## EXERCISE DIRECTIONS
For the entries below, report every line that includes the word "para".

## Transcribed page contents
╔══

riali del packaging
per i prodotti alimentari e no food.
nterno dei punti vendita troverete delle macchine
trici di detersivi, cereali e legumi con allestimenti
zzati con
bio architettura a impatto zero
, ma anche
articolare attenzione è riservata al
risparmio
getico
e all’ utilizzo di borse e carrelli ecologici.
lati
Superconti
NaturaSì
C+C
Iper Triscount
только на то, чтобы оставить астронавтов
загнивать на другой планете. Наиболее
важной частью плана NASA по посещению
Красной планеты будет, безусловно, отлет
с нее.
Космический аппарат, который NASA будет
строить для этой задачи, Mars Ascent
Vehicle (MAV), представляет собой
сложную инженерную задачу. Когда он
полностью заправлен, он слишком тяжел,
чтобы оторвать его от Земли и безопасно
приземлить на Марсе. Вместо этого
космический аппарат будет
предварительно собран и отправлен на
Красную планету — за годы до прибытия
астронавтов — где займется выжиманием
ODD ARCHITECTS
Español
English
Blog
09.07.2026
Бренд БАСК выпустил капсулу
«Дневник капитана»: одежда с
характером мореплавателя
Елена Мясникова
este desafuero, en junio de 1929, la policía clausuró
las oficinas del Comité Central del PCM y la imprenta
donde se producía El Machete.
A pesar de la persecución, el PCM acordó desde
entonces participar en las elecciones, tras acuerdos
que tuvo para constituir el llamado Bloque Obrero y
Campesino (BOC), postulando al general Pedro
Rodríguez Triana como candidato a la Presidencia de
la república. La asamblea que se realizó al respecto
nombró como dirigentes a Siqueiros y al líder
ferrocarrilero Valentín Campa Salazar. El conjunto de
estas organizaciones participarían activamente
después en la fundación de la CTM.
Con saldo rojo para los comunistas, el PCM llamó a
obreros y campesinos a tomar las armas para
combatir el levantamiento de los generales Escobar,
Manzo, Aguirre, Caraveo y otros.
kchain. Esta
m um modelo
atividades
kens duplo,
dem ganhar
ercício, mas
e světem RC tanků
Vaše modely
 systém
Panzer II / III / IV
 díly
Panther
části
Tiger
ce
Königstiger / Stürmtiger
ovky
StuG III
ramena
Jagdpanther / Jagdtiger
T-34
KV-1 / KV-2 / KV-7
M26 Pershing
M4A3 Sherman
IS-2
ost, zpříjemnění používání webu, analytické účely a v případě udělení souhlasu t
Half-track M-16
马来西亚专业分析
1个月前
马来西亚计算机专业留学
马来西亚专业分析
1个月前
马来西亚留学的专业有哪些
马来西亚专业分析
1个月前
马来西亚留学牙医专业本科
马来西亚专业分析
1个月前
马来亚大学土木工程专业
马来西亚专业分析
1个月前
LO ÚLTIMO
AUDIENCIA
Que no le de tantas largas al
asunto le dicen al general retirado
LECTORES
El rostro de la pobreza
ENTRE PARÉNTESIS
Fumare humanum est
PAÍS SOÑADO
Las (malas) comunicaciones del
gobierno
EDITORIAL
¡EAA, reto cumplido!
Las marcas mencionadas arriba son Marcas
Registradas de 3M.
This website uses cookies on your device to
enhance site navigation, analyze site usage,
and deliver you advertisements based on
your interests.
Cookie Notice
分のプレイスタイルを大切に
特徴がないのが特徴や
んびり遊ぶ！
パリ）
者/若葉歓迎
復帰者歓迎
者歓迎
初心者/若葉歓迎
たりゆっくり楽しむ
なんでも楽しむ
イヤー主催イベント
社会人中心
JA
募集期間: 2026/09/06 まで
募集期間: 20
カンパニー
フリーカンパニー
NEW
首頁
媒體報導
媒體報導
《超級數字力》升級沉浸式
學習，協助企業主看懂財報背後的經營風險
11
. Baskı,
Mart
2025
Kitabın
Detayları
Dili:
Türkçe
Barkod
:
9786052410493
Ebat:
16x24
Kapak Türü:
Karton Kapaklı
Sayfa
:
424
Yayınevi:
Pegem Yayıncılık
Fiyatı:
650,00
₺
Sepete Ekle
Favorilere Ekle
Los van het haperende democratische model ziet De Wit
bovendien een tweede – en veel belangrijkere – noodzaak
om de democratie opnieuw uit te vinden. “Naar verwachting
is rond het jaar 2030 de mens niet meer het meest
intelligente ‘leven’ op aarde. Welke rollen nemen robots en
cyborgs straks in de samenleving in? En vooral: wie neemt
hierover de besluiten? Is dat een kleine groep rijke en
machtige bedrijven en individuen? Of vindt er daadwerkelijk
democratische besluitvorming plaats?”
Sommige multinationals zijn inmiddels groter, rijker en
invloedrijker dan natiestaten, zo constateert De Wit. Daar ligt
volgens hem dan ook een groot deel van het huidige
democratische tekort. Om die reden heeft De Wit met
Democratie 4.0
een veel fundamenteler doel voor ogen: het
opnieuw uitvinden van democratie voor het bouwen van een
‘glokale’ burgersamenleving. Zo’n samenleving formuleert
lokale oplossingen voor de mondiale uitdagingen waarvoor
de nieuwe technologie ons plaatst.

╚══
╔══

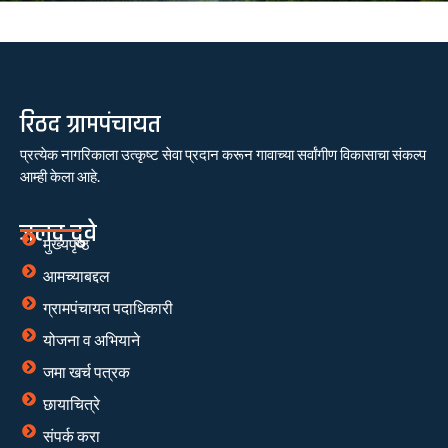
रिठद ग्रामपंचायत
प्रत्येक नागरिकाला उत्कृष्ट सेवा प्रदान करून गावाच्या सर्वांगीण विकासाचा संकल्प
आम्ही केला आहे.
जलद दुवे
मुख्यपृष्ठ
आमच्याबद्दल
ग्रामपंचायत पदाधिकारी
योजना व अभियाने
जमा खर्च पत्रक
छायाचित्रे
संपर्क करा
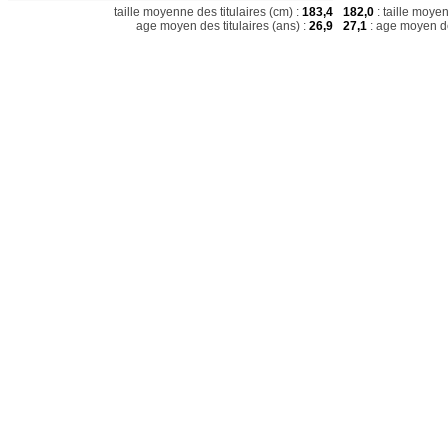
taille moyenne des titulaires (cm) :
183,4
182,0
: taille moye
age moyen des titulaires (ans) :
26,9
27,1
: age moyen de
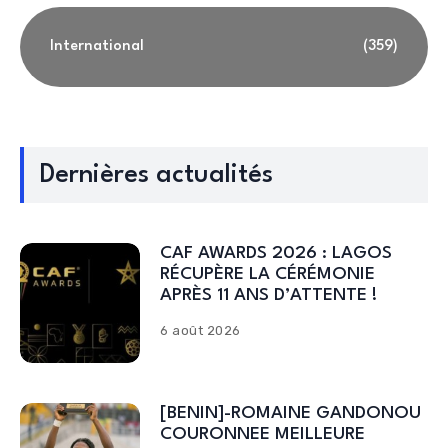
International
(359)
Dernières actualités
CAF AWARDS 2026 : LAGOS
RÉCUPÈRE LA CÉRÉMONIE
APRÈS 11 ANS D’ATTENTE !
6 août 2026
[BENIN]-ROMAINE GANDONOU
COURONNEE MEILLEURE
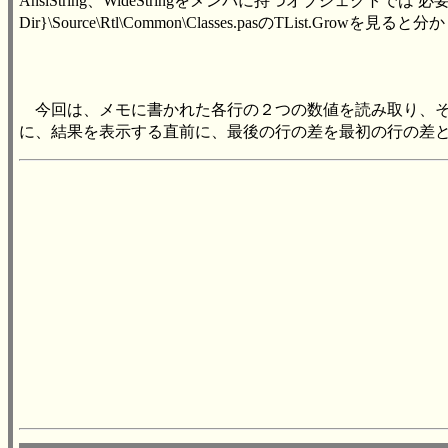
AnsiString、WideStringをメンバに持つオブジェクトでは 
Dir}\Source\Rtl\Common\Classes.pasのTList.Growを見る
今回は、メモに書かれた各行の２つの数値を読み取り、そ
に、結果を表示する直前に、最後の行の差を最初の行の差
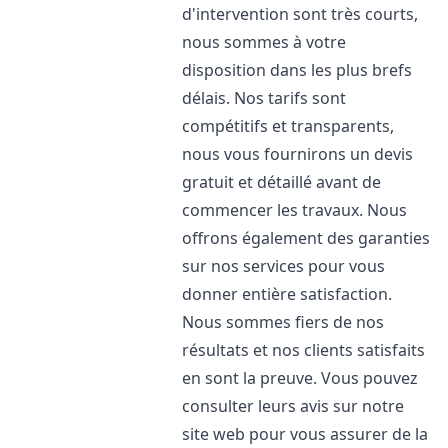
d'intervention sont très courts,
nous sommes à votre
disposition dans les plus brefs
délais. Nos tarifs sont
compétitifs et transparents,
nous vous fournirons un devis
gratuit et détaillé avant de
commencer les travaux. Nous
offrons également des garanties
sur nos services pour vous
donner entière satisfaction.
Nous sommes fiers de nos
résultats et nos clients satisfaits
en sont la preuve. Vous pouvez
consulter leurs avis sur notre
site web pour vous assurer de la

╚══

## RESPONSE
que tuvo para constituir el llamado Bloque Obrero y
Con saldo rojo para los comunistas, el PCM llamó a
obreros y campesinos a tomar las armas para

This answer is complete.